*** Opening of Supplied data ***
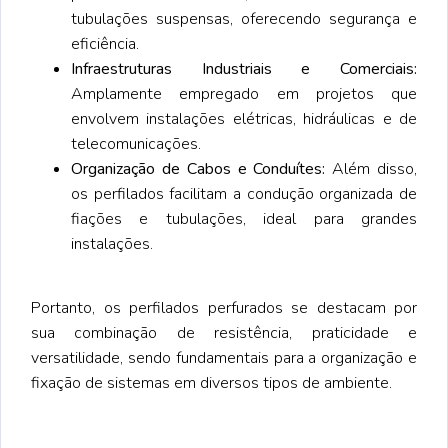
tubulações suspensas, oferecendo segurança e
eficiência.
Infraestruturas Industriais e Comerciais:
Amplamente empregado em projetos que
envolvem instalações elétricas, hidráulicas e de
telecomunicações.
Organização de Cabos e Conduítes:
Além disso,
os perfilados facilitam a condução organizada de
fiações e tubulações, ideal para grandes
instalações.
Portanto, os perfilados perfurados se destacam por
sua combinação de resistência, praticidade e
versatilidade, sendo fundamentais para a organização e
fixação de sistemas em diversos tipos de ambiente.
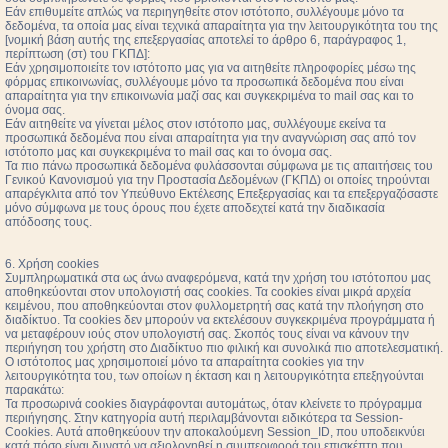
Εάν επιθυμείτε απλώς να περιηγηθείτε στον ιστότοπο, συλλέγουμε μόνο τα
δεδομένα, τα οποία μας είναι τεχνικά απαραίτητα για την λειτουργικότητα του της
[νομική βάση αυτής της επεξεργασίας αποτελεί το άρθρο 6, παράγραφος 1,
περίπτωση (στ) του ΓΚΠΔ]:
Εάν χρησιμοποιείτε τον ιστότοπο μας για να αιτηθείτε πληροφορίες μέσω της
φόρμας επικοινωνίας, συλλέγουμε μόνο τα προσωπικά δεδομένα που είναι
απαραίτητα για την επικοινωνία μαζί σας και συγκεκριμένα το mail σας και το
όνομα σας.
Εάν αιτηθείτε να γίνεται μέλος στον ιστότοπο μας, συλλέγουμε εκείνα τα
προσωπικά δεδομένα που είναι απαραίτητα για την αναγνώριση σας από τον
ιστότοπο μας και συγκεκριμένα το mail σας και το όνομα σας.
Τα πιο πάνω προσωπικά δεδομένα φυλάσσονται σύμφωνα με τις απαιτήσεις του
Γενικού Κανονισμού για την Προστασία Δεδομένων (ΓΚΠΔ) οι οποίες τηρούνται
απαρέγκλιτα από τον Υπεύθυνο Εκτέλεσης Επεξεργασίας και τα επεξεργαζόσαστε
μόνο σύμφωνα με τους όρους που έχετε αποδεχτεί κατά την διαδικασία
απόδοσης τους.
6. Χρήση cookies
Συμπληρωματικά στα ως άνω αναφερόμενα, κατά την χρήση του ιστότοπου μας
αποθηκεύονται στον υπολογιστή σας cookies. Τα cookies είναι μικρά αρχεία
κειμένου, που αποθηκεύονται στον φυλλομετρητή σας κατά την πλοήγηση στο
διαδίκτυο. Τα cookies δεν μπορούν να εκτελέσουν συγκεκριμένα προγράμματα ή
να μεταφέρουν ιούς στον υπολογιστή σας. Σκοπός τους είναι να κάνουν την
περιήγηση του χρήστη στο Διαδίκτυο πιο φιλική και συνολικά πιο αποτελεσματική.
Ο ιστότοπος μας χρησιμοποιεί μόνο τα απαραίτητα cookies για την
λειτουργικότητα του, των οποίων η έκταση και η λειτουργικότητα επεξηγούνται
παρακάτω:
Τα προσωρινά cookies διαγράφονται αυτομάτως, όταν κλείνετε το πρόγραμμα
περιήγησης. Στην κατηγορία αυτή περιλαμβάνονται ειδικότερα τα Session-
Cookies. Αυτά αποθηκεύουν την αποκαλούμενη Session_ID, που υποδεικνύει
κατά πόσο είναι δυνατό να αξιολογηθεί η συμπεριφορά του επισκέπτη που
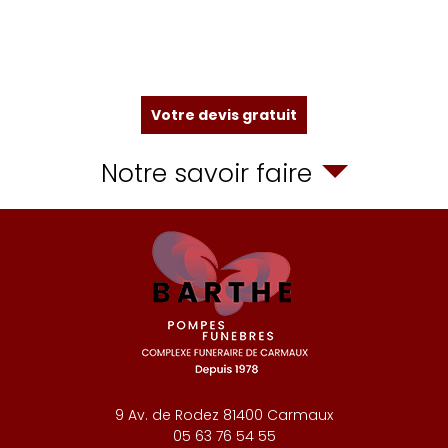
Votre devis gratuit
Notre savoir faire
9 Av. de Rodez
81400
Carmaux
05 63 76 54 55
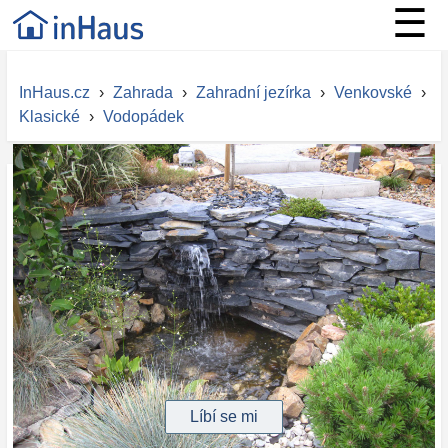
☰
InHaus.cz
›
Zahrada
›
Zahradní jezírka
›
Venkovské
›
Klasické
›
Vodopádek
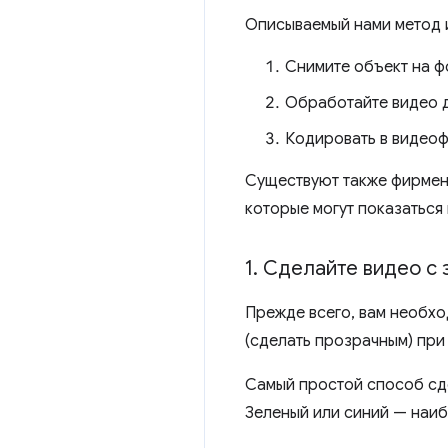
Описываемый нами метод и
Снимите объект на ф
Обработайте видео 
Кодировать в видеоф
Существуют также фирменн
которые могут показаться
1
.
Сделайте видео с 
Прежде всего, вам необхо
(сделать прозрачным) пр
Самый простой способ сде
Зеленый или синий — наибо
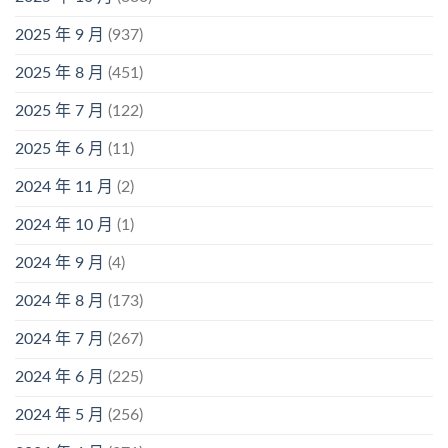
2025 年 9 月
(937)
2025 年 8 月
(451)
2025 年 7 月
(122)
2025 年 6 月
(11)
2024 年 11 月
(2)
2024 年 10 月
(1)
2024 年 9 月
(4)
2024 年 8 月
(173)
2024 年 7 月
(267)
2024 年 6 月
(225)
2024 年 5 月
(256)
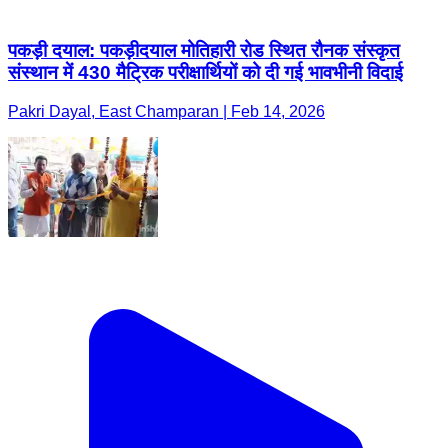
पकड़ी दयाल: पकड़ीदयाल मोतिहारी रोड स्थित रौनक संस्कृत
संस्थान में 430 मैट्रिक परीक्षार्थियों को दी गई भावभीनी विदाई
Pakri Dayal, East Champaran | Feb 14, 2026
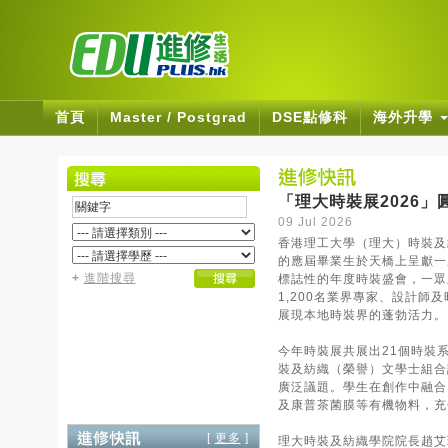
首頁
Master / Postgrad
DSE點修科
海外升學
「理大時裝展2026
09 Jul 2026
香港理工大學（理大）時裝及
的應屆畢業生於天橋上呈獻一
+
進階搜尋
標誌性的年度時裝盛會，一眾
1,200名業界專家、設計師
展現本地時裝界的蓬勃活力。
今年時裝展共展出21個時裝
裝及紡織（榮譽）文學士組合
廣泛議題。學生在創作中融合
及康普茶菌膜等有機物料，充
[
更多
]
理大時裝及紡織學院院長趙艾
*** Close of Supplied data ***
## Exercise objective
Your response should contain each line of the listing in which the word "σύμφωνα" occurs.

## Exercise output
Τα πιο πάνω προσωπικά δεδομένα φυλάσσονται σύμφωνα με τις απαιτήσεις του
μόνο σύμφωνα με τους όρους που έχετε αποδεχτεί κατά την διαδικασία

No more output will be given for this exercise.